Every few weeks, there’s a new headline: a bad actor tried to coerce an LLM into doing something nefarious, and the model said no. Or the lab caught it after the fact and shut it down. Anthropic, OpenAI, Google — they patch the exploit, tighten the policy, ship the update. The internet breathes a collective sigh of relief, files it under “crisis averted,” and moves on.
It shouldn’t.
Not because the labs are doing a bad job — they’re not. Jailbreak resistance keeps improving. Safety training keeps getting more sophisticated. When someone finds a new way to manipulate a model, the turnaround on a fix is often measured in days, not quarters. By most reasonable measures, AI safety teams are doing exactly what they should be doing, and doing it well.
But your bank having world-class fraud detection doesn’t mean you give your account number to a Nigerian prince.
Keeping the model from behaving badly is one job. Keeping your network safe when it doesn’t is another. Both jobs still have to get done — and only one of them is yours.
The job the labs own
Model providers are responsible for model behavior. Will it refuse the obviously malicious prompt? Will it resist being talked into something it shouldn’t do, three creative reframings deep? Will it recognize when it’s being used as a tool in someone else’s attack chain? That’s hard, important work, and it’s improving fast.
The job you own
None of that tells you anything about what happens after the model behaves exactly as it’s supposed to.
A perfectly-behaved model behind flat network access, standing privilege, and no segmentation is still a five-alarm fire. Not because the AI did something wrong — because everything around it was built to assume nothing would ever go wrong, by anyone, ever.
That’s the part nobody else can patch for you. No lab update fixes:
- An AI agent (or a human, for that matter) with standing access to systems it only needed to touch once
- A network with no segmentation, so one compromised credential is a tour pass to everything
- Endpoints nobody’s actually verifying before they connect
- Privilege that was granted for convenience and never revisited
These aren’t AI problems. They’re the same access control fundamentals that have mattered since long before anyone was worried about prompt injection — they just matter more now, because the thing operating inside your network might be moving faster, working longer hours, and asking for access more persistently than any human ever did.
AI guardrails reduce the odds. They don’t reduce the blast radius.
This is really the crux of it. Better model safety lowers the likelihood that something gets through.

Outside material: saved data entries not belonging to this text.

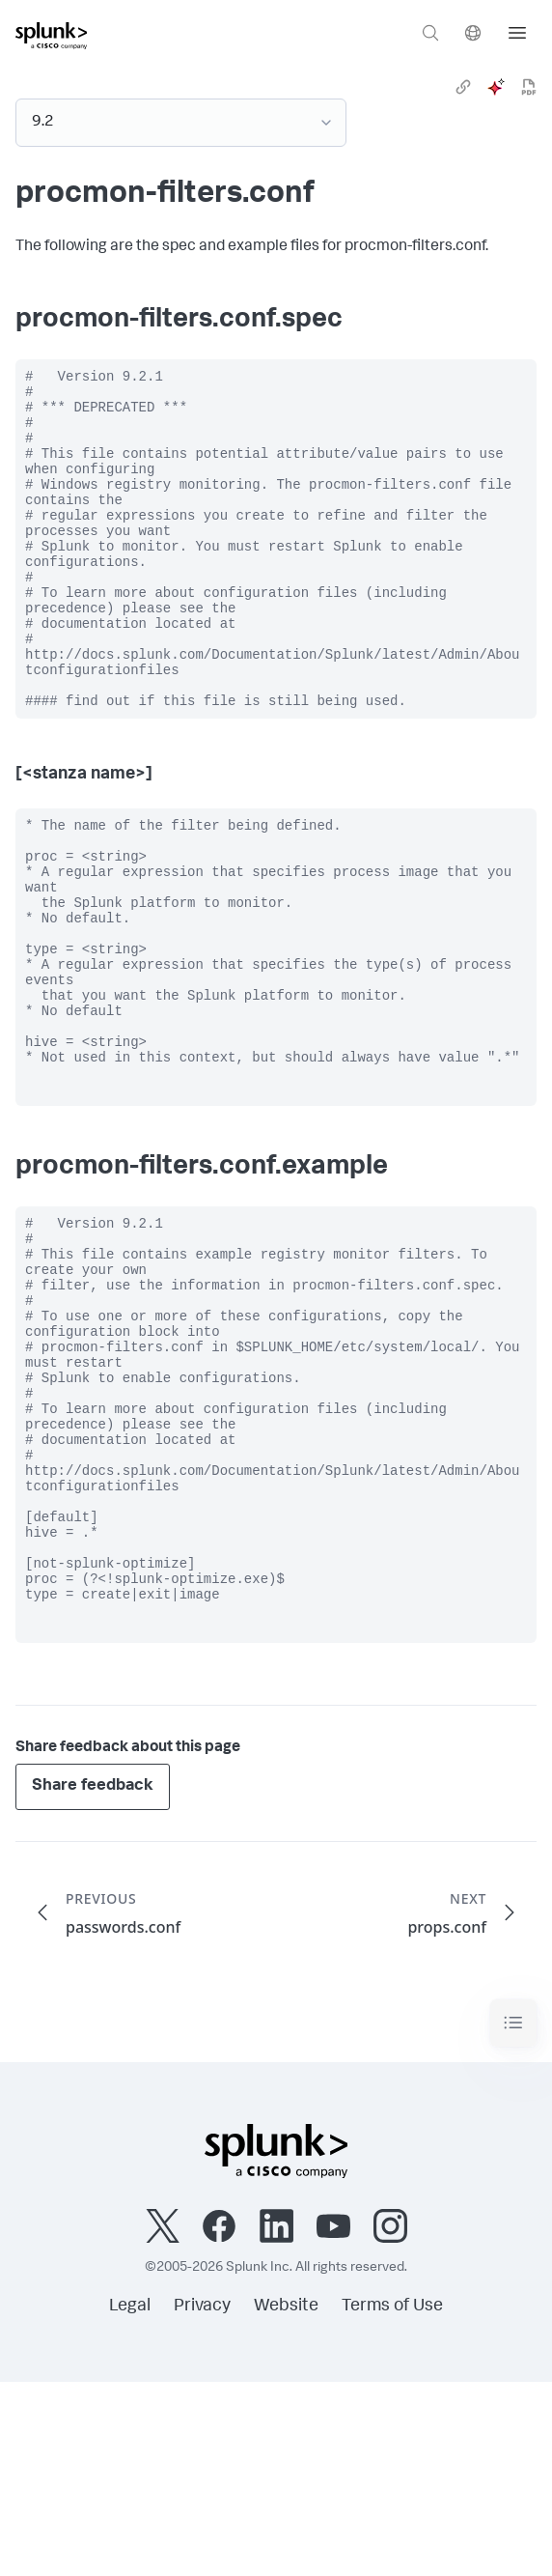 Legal (130, 2500)
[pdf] (528, 86)
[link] (463, 86)
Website (286, 2500)
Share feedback (92, 1980)
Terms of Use (392, 2500)
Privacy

It does nothing for what happens if it does. And “if” is doing a lot of work in a world where agentic AI is increasingly allowed to act — not just answer questions, but actually do things, with credentials, with access, with permissions someone granted it.
The labs can’t see your network. They don’t know your segmentation, your privilege model, your identity sprawl, your shadow IT. They were never going to be the ones to fix it, and it was never realistic to expect them to. That’s not a gap in their product. That’s just the boundary of what model-level safety can do.
So what’s actually in your control?
Quite a lot, as it turns out:
- Least privilege, enforced for every identity that touches your network — human, machine, or AI agent
- Network segmentation, so a compromise in one place doesn’t become a compromise everywhere
- Access control that verifies before it trusts — not once at login, but continuously
- Visibility into what’s actually connecting, including the things nobody remembered to ask permission for
None of this is glamorous. None of it makes headlines the way a new jailbreak does. But it’s the difference between “the model behaved well, and so did our network” and “the model behaved well, and our network didn’t matter.”
This isn’t a doom story
The point here isn’t that AI is dangerous and you should panic. It’s the opposite, actually — it’s clarity. The labs are going to keep doing their job, and they’re going to keep getting better at it. That’s genuinely good news, and worth saying out loud.
But waiting for someone else’s guardrails to be your safety net was never a strategy. It was a hope. And hope was never a control.
Nobody’s guardrails are a substitute for yours. Time to make sure yours are actually there.